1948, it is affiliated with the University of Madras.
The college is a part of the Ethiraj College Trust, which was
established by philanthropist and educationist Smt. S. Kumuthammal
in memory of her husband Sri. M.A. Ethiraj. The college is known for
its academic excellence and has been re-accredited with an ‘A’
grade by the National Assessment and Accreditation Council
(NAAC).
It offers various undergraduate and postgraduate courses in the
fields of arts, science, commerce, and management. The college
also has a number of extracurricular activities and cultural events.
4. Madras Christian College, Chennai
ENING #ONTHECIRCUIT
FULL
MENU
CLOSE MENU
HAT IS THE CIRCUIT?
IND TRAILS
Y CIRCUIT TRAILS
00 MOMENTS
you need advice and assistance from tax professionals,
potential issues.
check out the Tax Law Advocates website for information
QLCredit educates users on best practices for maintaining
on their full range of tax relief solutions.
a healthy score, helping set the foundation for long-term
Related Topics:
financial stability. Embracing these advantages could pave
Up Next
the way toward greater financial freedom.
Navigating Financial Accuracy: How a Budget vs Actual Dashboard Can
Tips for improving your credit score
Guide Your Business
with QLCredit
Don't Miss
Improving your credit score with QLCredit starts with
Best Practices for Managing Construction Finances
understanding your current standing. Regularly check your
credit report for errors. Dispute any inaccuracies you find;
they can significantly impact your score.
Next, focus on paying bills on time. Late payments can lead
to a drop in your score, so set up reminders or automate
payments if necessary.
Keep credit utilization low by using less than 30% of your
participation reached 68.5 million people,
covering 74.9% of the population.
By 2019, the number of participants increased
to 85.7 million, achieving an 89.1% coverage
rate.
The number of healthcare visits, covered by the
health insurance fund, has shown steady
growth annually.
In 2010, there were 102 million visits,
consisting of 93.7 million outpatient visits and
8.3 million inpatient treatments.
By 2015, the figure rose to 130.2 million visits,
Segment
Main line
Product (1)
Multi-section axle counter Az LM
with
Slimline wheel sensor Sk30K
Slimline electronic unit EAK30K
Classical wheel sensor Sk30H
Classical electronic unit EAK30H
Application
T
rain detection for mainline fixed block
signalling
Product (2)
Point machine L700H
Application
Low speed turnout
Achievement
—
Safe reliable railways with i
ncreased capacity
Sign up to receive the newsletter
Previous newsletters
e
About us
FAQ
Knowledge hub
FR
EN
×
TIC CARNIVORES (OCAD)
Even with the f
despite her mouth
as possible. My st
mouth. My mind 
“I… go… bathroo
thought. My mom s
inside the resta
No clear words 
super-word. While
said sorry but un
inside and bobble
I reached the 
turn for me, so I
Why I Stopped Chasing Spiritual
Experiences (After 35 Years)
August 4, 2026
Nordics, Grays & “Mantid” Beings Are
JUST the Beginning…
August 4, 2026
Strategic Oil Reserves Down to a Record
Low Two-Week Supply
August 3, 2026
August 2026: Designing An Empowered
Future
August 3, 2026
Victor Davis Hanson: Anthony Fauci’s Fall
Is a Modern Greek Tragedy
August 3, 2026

......

> [What to work on]:
In the listing above, find each line with the word "Next" and return it.

> [Result of the exercise]:
Up Next
Next, focus on paying bills on time. Late payments can lead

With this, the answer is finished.